_PROBLEM DESCRIPTION_. Wherever the word "sexo" appears in the entries, copy the whole line.

===

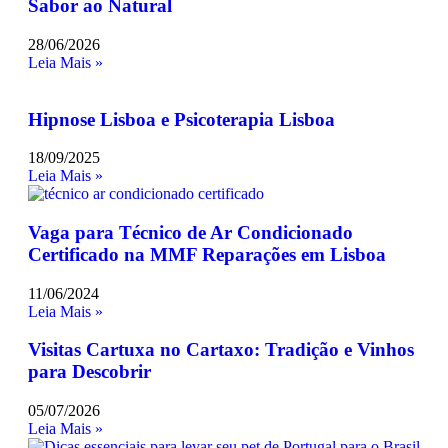
Sabor ao Natural
28/06/2026
Leia Mais »
Hipnose Lisboa e Psicoterapia Lisboa
18/09/2025
Leia Mais »
Vaga para Técnico de Ar Condicionado
Certificado na MMF Reparações em Lisboa
11/06/2024
Leia Mais »
Visitas Cartuxa no Cartaxo: Tradição e Vinhos
para Descobrir
05/07/2026
Leia Mais »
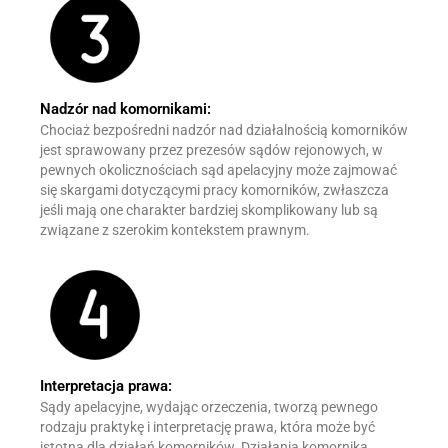
Nadzór nad komornikami:
Chociaż bezpośredni nadzór nad działalnością komorników
jest sprawowany przez prezesów sądów rejonowych, w
pewnych okolicznościach sąd apelacyjny może zajmować
się skargami dotyczącymi pracy komorników, zwłaszcza
jeśli mają one charakter bardziej skomplikowany lub są
związane z szerokim kontekstem prawnym.
Interpretacja prawa:
Sądy apelacyjne, wydając orzeczenia, tworzą pewnego
rodzaju praktykę i interpretację prawa, która może być
istotna dla działań komorników. Działania komornika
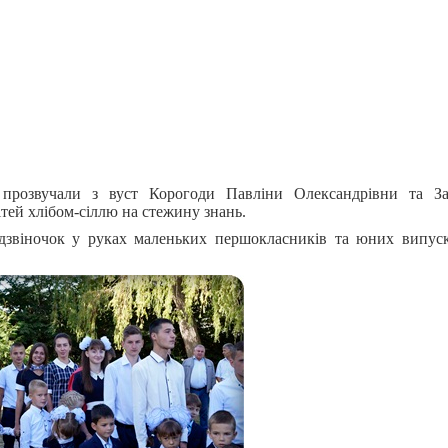
розвучали з вуст Корогоди Павліни Олександрівни та З
тей хлібом-сіллю на стежину знань.
звіночок у руках маленьких першокласників та юних випуск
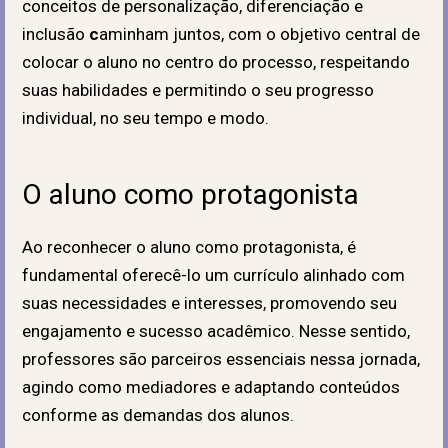
conceitos de
personalização, diferenciação e
inclusão
c
aminham juntos, com o objetivo central de
colocar o aluno no centro do processo, respeitando
suas habilidades e permitindo o seu progresso
individual, no seu tempo e modo.
O aluno como protagonista
Ao reconhecer o aluno como protagonista, é
fundamental oferecê-lo um currículo alinhado com
suas necessidades e interesses,
promovendo seu
engajamento e sucesso acadêmico
.
Nesse sentido,
professores são parceiros essenciais nessa jornada,
agindo como mediadores e adaptando conteúdos
conforme as demandas dos alunos.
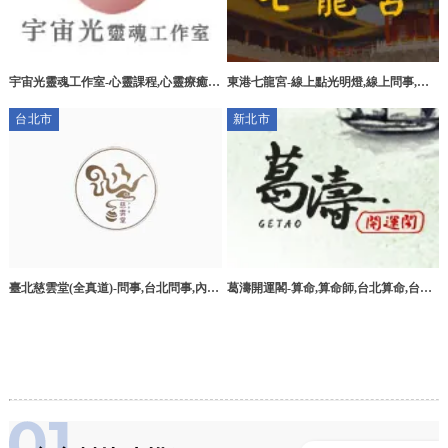
宇宙光靈魂工作室-心靈課程,心靈療癒,
東港七龍宮-線上點光明燈,線上問事,屏
台北心靈課程,松山區心靈課程
東線上點光明燈,東港鎮問事
台北市
新北市
臺北慈雲堂(全真道)-問事,台北問事,內湖
葛濤開運閣-算命,算命師,台北算命,台北
區問事,台北看風水
算命師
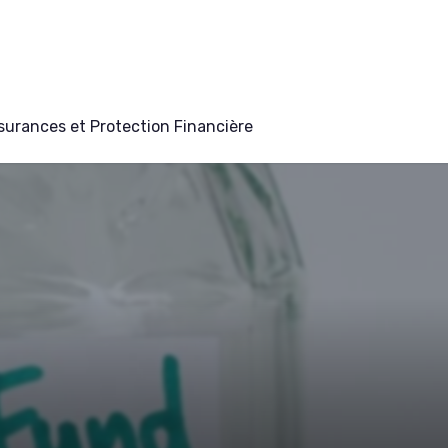
surances et Protection Financière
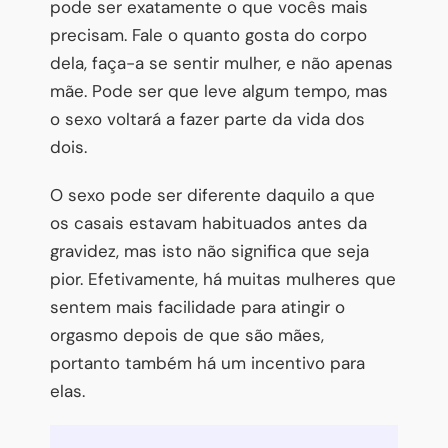
pode ser exatamente o que vocês mais
precisam. Fale o quanto gosta do corpo
dela, faça-a se sentir mulher, e não apenas
mãe. Pode ser que leve algum tempo, mas
o sexo voltará a fazer parte da vida dos
dois.
O sexo pode ser diferente daquilo a que
os casais estavam habituados antes da
gravidez, mas isto não significa que seja
pior. Efetivamente, há muitas mulheres que
sentem mais facilidade para atingir o
orgasmo depois de que são mães,
portanto também há um incentivo para
elas.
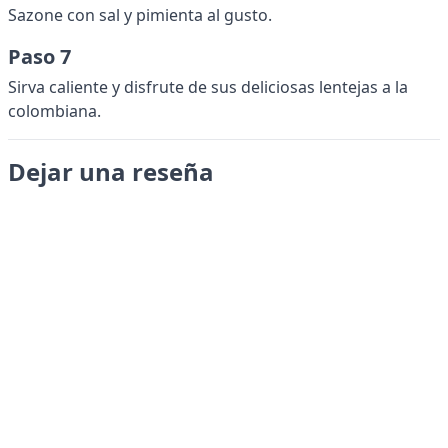
Sazone con sal y pimienta al gusto.
Paso 7
Sirva caliente y disfrute de sus deliciosas lentejas a la
colombiana.
Dejar una reseña
Enviar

===

_COMPLETED TASK_.
o sexo voltará a fazer parte da vida dos
O sexo pode ser diferente daquilo a que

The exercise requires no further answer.